Он словно издали наблюдал за своей рукой. Наблюдал, как она поднимает тарелку, заносит и держит над головой, а сам напряженно размышлял, глубоко и медленно дыша. Он услышал свой голос, прозвучавший громко, словно шла игра: «Ветчина», — и видел, как рука с силой швырнула тарелку в стену, в невидимую стену; выждал, пока смолкнет грохот, снова разольется тишина, и только тогда взял другую. Он держал ее на весу, принюхиваясь. На этот раз пришлось гадать. «Бобы или зелень? — сказал он. — Бобы или шпинат?.. Ладно. Будем считать, бобы». Он швырнул ее с силой, дождался, пока стихнет грохот. Поднял третью тарелку. «Что-то с луком», — сказал он, думая А приятно. Почему мне раньше не пришло в голову! «Бабий корм». Швырнул ее сильно, не торопясь, услышал грохот, подождал. Затем услышал новый звук: шаги в доме, приближаются к двери. «На этот раз она придет с лампой, — подумал он, и в голове мелькнуло Если бы оглянулся, увидел бы свет под дверью А рука в это время опять замахнулась тарелкой Сейчас она почти у двери «Картошка», — произнес он наконец рассудительно и твердо. Он не оглянулся — даже когда услышал, как за дверью отодвинули засов и как отворилась дверь, впустив свет туда, где он стоял, подняв над головой тарелку. «Да, это картошка», — сказал он вдумчиво, ничего не замечая вокруг, как ребенок, играющий сам с собой. Теперь он и услышал и увидел, как тарелка разбилась. Затем свет пропал; снова послышался зевок двери, снова стукнул засов. Он так и не оглянулся. Он взял следующую тарелку. «Свекла, — сказал он. — Все равно, я свеклу не люблю».

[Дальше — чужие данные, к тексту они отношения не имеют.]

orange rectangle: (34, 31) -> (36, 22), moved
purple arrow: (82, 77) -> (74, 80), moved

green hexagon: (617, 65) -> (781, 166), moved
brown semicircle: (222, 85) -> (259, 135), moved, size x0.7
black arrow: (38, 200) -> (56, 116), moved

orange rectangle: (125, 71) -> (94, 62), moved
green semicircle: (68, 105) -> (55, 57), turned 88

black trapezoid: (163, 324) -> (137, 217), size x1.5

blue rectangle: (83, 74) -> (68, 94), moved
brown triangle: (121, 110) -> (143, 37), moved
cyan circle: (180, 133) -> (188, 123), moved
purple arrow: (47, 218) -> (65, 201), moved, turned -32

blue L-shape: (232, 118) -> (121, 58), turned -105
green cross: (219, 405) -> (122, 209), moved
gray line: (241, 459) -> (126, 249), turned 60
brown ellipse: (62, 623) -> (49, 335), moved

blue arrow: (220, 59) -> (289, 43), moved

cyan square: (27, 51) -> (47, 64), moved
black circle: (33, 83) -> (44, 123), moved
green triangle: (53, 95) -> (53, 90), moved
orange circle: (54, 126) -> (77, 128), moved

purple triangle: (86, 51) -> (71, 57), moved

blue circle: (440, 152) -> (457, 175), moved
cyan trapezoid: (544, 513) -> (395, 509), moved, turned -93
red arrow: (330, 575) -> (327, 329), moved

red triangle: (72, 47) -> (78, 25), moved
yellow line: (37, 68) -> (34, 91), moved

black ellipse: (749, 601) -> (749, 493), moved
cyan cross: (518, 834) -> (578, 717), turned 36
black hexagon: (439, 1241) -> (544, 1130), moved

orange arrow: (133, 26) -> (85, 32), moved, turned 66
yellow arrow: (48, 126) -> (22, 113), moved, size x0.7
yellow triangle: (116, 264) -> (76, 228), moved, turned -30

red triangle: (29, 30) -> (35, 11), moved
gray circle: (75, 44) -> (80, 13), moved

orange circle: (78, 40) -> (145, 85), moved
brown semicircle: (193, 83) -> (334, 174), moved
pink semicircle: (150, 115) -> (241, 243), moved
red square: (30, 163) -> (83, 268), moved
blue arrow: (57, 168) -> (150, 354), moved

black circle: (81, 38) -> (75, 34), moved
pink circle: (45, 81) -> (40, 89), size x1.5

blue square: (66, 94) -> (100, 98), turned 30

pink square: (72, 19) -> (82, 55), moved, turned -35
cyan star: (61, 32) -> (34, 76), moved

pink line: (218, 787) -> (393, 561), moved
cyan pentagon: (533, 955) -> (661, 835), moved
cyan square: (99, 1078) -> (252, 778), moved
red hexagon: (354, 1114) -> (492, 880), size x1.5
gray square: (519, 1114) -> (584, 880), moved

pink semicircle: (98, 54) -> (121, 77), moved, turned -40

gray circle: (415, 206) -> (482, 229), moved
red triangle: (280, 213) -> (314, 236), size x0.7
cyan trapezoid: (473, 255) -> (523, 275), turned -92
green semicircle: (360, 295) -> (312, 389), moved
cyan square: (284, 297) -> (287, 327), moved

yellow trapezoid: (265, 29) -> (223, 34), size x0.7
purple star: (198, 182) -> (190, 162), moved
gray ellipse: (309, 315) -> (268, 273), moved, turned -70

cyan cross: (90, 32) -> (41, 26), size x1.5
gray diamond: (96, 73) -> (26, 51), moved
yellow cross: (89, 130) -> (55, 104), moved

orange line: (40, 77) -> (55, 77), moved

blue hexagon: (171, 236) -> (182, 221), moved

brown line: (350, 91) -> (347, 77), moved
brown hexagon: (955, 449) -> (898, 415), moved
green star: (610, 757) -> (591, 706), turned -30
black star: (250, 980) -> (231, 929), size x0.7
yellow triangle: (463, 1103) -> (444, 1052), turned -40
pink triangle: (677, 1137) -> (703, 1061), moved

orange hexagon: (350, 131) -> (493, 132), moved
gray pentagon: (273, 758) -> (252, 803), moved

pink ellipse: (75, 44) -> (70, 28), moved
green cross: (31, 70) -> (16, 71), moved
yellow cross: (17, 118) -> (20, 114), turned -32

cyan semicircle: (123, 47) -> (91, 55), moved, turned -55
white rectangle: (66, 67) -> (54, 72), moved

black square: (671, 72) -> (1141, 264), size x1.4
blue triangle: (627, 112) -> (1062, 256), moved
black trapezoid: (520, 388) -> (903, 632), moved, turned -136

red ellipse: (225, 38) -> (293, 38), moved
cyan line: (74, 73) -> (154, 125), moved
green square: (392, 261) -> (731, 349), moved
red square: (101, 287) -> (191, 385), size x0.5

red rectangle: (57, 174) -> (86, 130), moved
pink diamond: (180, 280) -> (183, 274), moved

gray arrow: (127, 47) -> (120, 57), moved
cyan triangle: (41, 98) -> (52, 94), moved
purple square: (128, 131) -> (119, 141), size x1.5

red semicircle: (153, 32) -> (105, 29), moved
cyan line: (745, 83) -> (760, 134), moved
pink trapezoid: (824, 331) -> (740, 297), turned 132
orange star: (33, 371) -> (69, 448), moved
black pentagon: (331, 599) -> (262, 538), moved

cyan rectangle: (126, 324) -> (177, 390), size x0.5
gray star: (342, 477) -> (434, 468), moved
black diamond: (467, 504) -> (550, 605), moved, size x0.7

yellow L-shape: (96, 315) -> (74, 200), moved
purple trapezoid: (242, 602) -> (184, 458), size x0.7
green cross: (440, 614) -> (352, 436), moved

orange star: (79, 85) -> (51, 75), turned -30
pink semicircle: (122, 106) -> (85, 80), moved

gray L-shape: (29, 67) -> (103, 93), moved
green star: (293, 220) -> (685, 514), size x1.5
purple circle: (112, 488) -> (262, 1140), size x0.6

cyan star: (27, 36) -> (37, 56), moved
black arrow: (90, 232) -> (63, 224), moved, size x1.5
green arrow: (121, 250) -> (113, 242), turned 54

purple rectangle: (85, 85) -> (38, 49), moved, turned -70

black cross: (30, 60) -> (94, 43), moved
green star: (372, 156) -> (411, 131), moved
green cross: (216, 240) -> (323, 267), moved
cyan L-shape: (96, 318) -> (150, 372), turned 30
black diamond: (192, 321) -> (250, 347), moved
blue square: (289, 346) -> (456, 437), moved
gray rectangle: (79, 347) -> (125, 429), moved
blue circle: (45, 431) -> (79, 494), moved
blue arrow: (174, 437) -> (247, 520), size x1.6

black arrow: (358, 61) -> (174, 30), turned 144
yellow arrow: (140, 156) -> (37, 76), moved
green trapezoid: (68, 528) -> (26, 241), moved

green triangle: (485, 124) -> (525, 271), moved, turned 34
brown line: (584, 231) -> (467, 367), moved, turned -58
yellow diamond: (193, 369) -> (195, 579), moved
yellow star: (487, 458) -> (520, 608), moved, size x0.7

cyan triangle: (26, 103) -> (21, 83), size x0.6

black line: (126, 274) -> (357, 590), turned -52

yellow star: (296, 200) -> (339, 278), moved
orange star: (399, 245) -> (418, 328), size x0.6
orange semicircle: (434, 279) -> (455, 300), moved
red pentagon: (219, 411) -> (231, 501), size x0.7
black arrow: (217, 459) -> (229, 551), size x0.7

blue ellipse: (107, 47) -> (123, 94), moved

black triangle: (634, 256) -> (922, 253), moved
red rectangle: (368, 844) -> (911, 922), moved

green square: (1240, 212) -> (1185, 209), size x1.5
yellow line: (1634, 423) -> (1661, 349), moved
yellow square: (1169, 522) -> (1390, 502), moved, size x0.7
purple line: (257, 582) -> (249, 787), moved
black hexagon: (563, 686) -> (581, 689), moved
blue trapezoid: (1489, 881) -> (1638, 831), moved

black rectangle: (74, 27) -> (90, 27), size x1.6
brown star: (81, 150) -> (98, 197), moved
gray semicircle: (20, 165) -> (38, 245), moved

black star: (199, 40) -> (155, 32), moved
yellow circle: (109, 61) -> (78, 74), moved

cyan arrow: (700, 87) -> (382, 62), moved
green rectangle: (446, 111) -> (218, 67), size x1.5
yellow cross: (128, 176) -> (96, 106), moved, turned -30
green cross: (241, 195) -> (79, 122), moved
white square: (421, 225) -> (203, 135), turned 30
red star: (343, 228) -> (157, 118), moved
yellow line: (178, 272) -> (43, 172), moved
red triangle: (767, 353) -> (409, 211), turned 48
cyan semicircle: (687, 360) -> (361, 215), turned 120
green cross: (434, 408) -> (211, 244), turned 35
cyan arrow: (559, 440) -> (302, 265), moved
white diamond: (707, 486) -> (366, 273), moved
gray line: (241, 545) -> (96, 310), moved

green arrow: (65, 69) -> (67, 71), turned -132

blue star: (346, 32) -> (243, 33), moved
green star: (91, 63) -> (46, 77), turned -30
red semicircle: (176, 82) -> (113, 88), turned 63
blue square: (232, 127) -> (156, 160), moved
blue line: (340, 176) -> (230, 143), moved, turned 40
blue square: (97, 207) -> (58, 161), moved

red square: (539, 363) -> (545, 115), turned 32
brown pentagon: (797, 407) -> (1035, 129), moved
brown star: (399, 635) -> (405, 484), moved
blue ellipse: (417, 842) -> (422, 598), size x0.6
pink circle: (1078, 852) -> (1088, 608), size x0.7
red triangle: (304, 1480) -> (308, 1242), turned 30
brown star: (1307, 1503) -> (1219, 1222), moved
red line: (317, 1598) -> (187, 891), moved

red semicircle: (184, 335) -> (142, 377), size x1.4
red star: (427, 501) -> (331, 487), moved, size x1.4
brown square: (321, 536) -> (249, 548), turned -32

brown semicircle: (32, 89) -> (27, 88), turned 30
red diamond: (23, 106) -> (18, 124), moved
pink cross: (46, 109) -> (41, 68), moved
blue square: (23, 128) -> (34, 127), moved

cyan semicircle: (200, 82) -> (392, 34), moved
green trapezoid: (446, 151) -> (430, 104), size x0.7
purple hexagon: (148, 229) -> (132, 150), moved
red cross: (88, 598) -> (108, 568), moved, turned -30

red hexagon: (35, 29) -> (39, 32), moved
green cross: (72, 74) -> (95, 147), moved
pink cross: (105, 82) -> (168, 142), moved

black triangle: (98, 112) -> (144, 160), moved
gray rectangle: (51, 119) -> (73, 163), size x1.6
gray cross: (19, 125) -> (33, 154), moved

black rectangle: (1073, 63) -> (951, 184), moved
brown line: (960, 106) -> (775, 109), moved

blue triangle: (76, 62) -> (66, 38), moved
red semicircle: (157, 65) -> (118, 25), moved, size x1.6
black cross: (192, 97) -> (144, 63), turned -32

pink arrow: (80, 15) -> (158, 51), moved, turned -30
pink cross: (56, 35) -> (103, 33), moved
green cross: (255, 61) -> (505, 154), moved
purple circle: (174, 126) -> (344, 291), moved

На другой день он устроился на деревообделочную фабрику. Он вышел на работу в пятницу. Последний раз он ел в среду ночью. Жалованье получил только в субботу вечером, проработав вторую половину дня сверхурочно. В субботу вечером он поел в городском ресторане — впервые за три дня. В дом он больше не наведывался. Первое время он даже не смотрел на него, когда шел к себе в хибарку или из хибарки. За шесть месяцев он протоптал собственную тропинку от хибарки к фабрике. Она пролегла прямо, как по нитке, минуя все дома, почти сразу углубляясь в лес, а из лесу — прямо к его рабочему месту у кучи опилок, и с каждым днем делалась все четче. В пять тридцать, когда раздавался гудок, он возвращался тропинкой к себе и, перед тем как пройти еще две мили до города, чтобы поесть, переодевался в белую рубашку и темные глаженые брюки, словно стыдясь своего комбинезона. А может, это был не стыд, хотя, вероятно, он так же не способен был понять, что это такое, как не способен был понять, что это не стыд.